If a line below contains the string "more", return that line.

START Data provided

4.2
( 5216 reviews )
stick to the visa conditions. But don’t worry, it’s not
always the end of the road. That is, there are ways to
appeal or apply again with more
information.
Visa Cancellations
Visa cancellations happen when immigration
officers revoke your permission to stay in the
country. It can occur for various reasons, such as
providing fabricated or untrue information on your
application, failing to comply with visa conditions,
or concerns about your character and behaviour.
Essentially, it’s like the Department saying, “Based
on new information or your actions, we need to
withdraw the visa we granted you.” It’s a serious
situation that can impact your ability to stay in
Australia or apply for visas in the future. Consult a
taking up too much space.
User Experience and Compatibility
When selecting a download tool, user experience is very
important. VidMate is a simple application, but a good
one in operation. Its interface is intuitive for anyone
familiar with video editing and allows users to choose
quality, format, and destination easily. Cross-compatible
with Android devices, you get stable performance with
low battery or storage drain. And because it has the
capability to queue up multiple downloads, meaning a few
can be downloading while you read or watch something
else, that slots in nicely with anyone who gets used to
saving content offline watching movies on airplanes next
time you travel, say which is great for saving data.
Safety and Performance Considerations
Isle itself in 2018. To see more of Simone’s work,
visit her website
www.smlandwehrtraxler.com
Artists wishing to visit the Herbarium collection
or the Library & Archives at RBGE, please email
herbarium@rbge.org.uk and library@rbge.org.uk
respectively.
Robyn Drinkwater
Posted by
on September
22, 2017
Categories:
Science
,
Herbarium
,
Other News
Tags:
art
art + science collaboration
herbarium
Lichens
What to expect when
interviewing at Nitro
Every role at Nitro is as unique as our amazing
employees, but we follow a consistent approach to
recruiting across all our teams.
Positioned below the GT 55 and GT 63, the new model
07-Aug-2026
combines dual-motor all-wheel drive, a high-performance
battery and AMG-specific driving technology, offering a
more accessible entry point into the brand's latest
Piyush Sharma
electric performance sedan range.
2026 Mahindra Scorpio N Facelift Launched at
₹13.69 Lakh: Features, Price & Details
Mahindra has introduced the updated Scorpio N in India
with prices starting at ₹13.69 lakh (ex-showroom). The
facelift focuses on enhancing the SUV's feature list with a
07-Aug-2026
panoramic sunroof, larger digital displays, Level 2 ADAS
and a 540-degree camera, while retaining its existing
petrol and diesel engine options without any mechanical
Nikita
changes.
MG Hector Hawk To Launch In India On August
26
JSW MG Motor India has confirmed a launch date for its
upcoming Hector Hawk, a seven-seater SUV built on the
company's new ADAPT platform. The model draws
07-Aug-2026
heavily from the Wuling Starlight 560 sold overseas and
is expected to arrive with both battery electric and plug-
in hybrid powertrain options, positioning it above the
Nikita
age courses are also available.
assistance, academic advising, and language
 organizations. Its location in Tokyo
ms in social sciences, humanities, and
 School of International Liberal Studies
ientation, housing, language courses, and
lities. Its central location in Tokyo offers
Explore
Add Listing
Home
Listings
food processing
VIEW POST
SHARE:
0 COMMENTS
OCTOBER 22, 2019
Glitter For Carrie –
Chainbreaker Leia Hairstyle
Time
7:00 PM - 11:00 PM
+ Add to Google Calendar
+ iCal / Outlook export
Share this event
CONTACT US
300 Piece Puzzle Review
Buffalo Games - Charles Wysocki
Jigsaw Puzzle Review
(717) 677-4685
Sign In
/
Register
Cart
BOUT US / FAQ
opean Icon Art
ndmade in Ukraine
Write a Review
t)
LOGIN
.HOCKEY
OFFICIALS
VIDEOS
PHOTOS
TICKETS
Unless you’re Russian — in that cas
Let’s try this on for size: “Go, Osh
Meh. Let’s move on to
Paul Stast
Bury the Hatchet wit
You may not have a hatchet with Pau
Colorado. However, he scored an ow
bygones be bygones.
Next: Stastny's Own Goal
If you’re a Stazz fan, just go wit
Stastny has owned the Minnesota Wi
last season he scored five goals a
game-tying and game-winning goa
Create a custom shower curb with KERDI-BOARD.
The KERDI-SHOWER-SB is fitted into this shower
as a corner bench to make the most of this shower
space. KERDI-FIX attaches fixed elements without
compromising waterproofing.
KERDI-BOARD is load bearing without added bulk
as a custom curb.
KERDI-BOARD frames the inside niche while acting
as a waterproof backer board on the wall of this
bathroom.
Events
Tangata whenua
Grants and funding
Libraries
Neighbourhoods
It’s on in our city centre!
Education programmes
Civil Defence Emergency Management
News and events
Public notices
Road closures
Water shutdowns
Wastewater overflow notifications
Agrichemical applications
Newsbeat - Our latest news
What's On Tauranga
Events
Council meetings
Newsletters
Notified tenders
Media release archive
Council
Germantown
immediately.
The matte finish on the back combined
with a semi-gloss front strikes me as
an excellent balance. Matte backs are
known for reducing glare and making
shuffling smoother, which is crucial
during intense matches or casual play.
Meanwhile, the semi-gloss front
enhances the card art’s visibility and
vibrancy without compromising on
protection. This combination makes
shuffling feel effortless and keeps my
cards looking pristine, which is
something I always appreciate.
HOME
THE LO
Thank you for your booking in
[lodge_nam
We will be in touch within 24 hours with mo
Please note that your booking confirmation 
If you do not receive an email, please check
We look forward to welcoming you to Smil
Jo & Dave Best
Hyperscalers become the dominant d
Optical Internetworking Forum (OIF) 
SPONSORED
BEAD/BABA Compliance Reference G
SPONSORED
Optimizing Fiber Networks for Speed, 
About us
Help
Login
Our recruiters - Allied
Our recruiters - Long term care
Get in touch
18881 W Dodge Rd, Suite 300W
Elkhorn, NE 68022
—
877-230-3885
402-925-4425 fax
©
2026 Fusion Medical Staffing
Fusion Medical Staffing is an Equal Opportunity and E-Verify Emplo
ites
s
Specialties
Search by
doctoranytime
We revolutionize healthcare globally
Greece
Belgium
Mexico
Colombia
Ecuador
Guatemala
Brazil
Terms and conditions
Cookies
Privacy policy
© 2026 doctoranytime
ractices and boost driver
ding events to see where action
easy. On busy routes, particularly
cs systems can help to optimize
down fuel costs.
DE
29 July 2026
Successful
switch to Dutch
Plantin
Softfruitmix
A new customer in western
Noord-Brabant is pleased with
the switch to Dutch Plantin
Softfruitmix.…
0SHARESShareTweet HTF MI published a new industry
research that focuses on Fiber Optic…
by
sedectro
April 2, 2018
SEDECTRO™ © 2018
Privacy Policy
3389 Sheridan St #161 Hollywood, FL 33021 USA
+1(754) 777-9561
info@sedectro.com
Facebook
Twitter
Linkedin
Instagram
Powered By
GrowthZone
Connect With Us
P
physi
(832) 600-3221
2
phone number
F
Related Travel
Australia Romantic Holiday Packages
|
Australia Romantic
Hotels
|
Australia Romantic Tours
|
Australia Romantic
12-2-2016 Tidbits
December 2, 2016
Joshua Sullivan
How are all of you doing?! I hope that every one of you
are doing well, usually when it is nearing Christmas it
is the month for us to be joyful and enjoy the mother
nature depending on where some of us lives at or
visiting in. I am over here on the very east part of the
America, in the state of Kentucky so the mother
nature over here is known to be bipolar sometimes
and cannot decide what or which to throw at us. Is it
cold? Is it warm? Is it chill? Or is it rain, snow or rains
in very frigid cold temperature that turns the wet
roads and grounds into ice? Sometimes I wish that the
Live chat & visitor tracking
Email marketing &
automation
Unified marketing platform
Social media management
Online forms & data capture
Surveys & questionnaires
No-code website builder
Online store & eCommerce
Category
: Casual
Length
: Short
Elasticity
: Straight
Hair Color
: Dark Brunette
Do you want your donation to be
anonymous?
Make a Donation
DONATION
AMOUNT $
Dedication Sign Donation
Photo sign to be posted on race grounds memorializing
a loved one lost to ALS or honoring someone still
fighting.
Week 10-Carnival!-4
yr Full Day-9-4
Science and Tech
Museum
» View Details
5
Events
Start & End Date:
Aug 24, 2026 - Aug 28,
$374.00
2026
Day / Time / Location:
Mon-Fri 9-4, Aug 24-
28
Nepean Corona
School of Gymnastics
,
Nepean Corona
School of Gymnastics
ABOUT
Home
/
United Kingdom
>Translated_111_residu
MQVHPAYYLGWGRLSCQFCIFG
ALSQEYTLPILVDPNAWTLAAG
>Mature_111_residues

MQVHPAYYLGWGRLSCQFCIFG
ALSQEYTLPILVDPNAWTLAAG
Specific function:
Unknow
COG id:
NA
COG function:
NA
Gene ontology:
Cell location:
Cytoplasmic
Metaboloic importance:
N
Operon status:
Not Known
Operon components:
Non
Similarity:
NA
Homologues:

END Data provided

▶ _Solved exercise_:
appeal or apply again with more
Isle itself in 2018. To see more of Simone’s work,
more accessible entry point into the brand's latest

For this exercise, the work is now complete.